Memories - By Joe Hickey

Ever mount the fold-up attic stairs in search of a receipt, faded photograph, or old 45 phonograph record?

It's easy to get sidetracked by old papers and scrapbooks, pleasantly reminiscing for an hour or two, then descending without finding what you were searching for.

I had that experience recently but couldn't come away without the obligatory check on the zippered garment bag to see if the moth balls were still doing their job on my old military uniforms, then pausing to spit in the pocket of an old baseball glove, pounding a fist into the pocket again and again: "Easy batter up; chance for two here."
I enjoy similar reverie checking on memorabilia in my prized walnut desk-the command post.
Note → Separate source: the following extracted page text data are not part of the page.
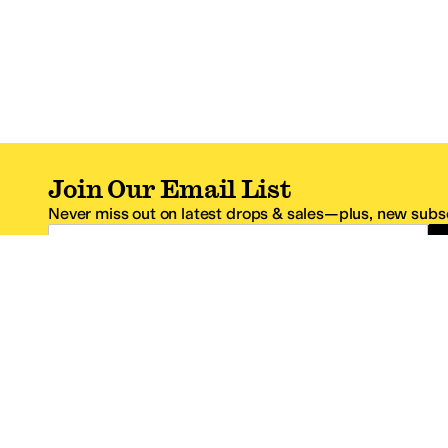
Join Our Email List
Never miss out on latest drops & sales—plus, new subsc
Email Address
*One code per email address.
Zappos Footer
About Zappos
Customer S
About
FAQs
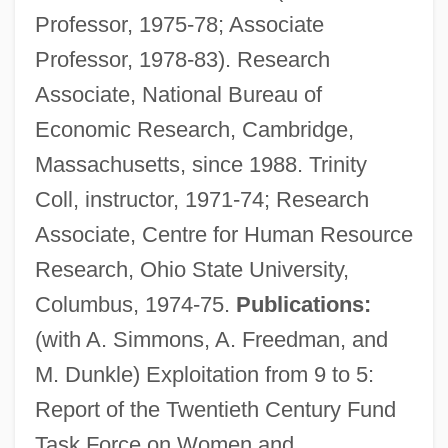
Professor, 1975-78; Associate
Professor, 1978-83). Research
Associate, National Bureau of
Economic Research, Cambridge,
Massachusetts, since 1988. Trinity
Coll, instructor, 1971-74; Research
Associate, Centre for Human Resource
Research, Ohio State University,
Columbus, 1974-75.
Publications:
(with A. Simmons, A. Freedman, and
Blau, Bruno
M. Dunkle) Exploitation from 9 to 5:
Blau, Amram
Report of the Twentieth Century Fund
Blatty, William Peter 1928-
Task Force on Women and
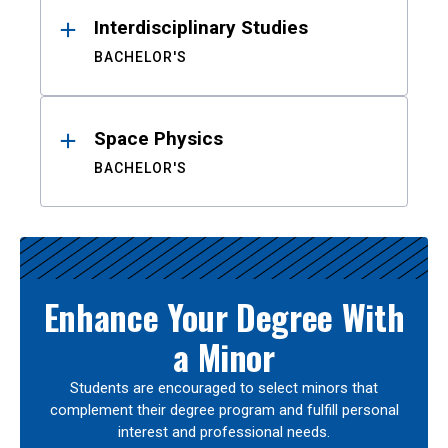
Interdisciplinary Studies
BACHELOR'S
Space Physics
BACHELOR'S
Enhance Your Degree With
a Minor
Students are encouraged to select minors that
complement their degree program and fulfill personal
interest and professional needs.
An apple-red phone that served as a "hot line" while syndicating high-end stallions; a clock set in Galway marble gifted by an Irish house guest while we grappled with $41-million champion El Gran Senor's fertility problems; and a dog-eared Rolodex.

The drawers are crammed with keepsakes, ranging from a sealed tube of cushion troweled from the finish line at Bowie July 13, 1985, the last day of racing at the jinxed oval best remembered for fires, train wrecks, and blizzards, to toffee tins full of track insignia, Northern Dancer and Halo halter plates, a Meylar stopwatch, and a horse tooth of undocumented origin. But why the bandage? Spectacular Bid's, perhaps.

There, too, are a half-dozen Robinson Reminder notebooks, including a black leather one with "Northcool" stamped in gold on the inside cover. Northcool was the name of Stanley Sagner's popular suiting that gave seersucker a hard run decades ago. Sager's namesake colt, Saggy, beat mighty Citation in a fluky 1948 renewal of the Chesapeake Trial Stakes at long-gone Havre de Grace. Sagner survived the 1956 sinking of the luxury liner Andrea Doria off Nantucket to revel in Saggy's son Carry Back's 1960 Kentucky Derby/Preakness double.

In a folder kept apart from other correspondence are several vintage letters of special interest, including one signed simply, "Bull," and another, "Fitz."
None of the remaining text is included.